Por Abel Cornejo
Hace pocos días tuve la oportunidad de viajar en automóvil de Salta a Buenos Aires. Rememoré muchos episodios de mi juventud, cuando estudiaba derecho y era empleado del Poder Judicial de la Nación: por entonces, se acostumbraba venir a Salta solamente en el mes de enero y la manera usual de movilizarse era el tren. Cuánto daría por volver a subirme a un tren de pasajeros, que era una experiencia inolvidable.
El ferrocarril fue y será siempre un instrumento de progreso y desarrollo de los pueblos. Una manera de adquirir vivencias y de sentirse parte del suelo argentino, como dice el Preámbulo de la Constitución.
Mientras conducía se me vinieron a la memoria textos imborrables de un libro fundamental de la literatura nacional como es Pantalones Cortos de Arturo Jauretche. Como también alguna escena de Cinema Paradiso, una obra maestra de ese gran director italiano que fue Giuseppe Tornatore. Jauretche y Tornatore fueron maestros en describir escenas de la vida, con tal intensidad, que muchos años más tarde sus obras se tornan evocativas y a la vez una invitación al recuerdo y a la nostalgia.
La misma nostalgia que sentí cuando recordé la figura de mi padre, quien vivió muchos años de su vida en Buenos Aires -de hecho todavía existe el edificio donde vivió con mis abuelos–, y entre tantas anécdotas que perviven en mi memoria, se me vino a la mente aquella que con el 1% del impuesto a los combustibles se construyó allá por los años treinta, más del 70% de la red caminera argentina.
Mi abuelo fue Administrador General de Vialidad.
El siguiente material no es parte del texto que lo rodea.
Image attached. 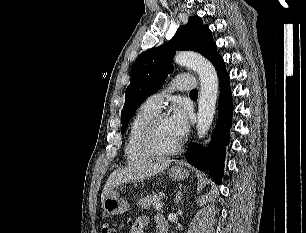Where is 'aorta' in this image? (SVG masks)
Returning a JSON list of instances; mask_svg holds the SVG:
<instances>
[{
	"label": "aorta",
	"instance_id": "1",
	"mask_svg": "<svg viewBox=\"0 0 306 233\" xmlns=\"http://www.w3.org/2000/svg\"><path fill=\"white\" fill-rule=\"evenodd\" d=\"M175 62L195 70L200 79V95L197 113V135L203 139L208 133L215 114L218 97V76L212 63L194 52H178Z\"/></svg>",
	"mask_w": 306,
	"mask_h": 233
}]
</instances>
Comenzó su carrera administrativa como sobrestante y finalmente obtuvo la designación como Administrador. Entre otros trazados, realizó sólo en Salta, la cuesta del Obispo, el viejo camino a Cafayate, la cornisa a Jujuy, el cálculo de estructura y diseño del puente de los arcos que cruza actualmente el rio Caldera, así como la traza original de la Avenida General paz en la ciudad de Buenos Aires, entre otras tantas obras que aún existen. Mi padre continuó esa saga y bastaba escucharlo, no solamente para aprender cosas de la vida, sino para comprender cuánto se hizo de obra pública para construir la Argentina.
Por aquel entonces no había ni causas de los cuadernos, ni empresarios de la construcción venales, sino que el propio Estado era quien encabezaba, sin tercerización, el desarrollo de la infraestructura argentina. La misma política de Estado que permitió en los años veinte del siglo pasado la erección del Huaytiquina, que en su momento fue una de las obras ferroviarias más importantes del mundo. Al Chocón y a Cabra Corral también los construyó el Estado y todas esas obras permitieron que se afincaran en el país grandes capitales que, en consonancia con el sector público, hicieron de nuestra nación uno de los principales países del mundo.
Circulando por las rutas nacionales, uno queda espantado por la falta de mantenimiento, las obras abandonadas por falta de presupuesto y el deterioro creciente que se agudizará hacia el final de la época estival. Entonces tendremos un país mucho más incomunicado y la producción lejos de ser un objetivo, se convertirá en una suerte de ato heroico.
A la infraestructura del país no la desarrollan ni el déficit cero, ni mucho menos la supresión de la obra pública. Una decisión que retrasará en años a la Argentina. No se puede paralizar ni congelar imágenes, la obra pública debe ser constante y dinamizadora, pero entonces no debe existir la tentación de dinamitar el Estado, sino que debe diseñarse un proyecto de país inclusivo, que vuelva a poner a la Argentina en lo más alto del concierto de las naciones. De manera tal que la nostalgia nunca supere ni a los recuerdos, ni mucho menos a la planificación de un país moderno y pujante.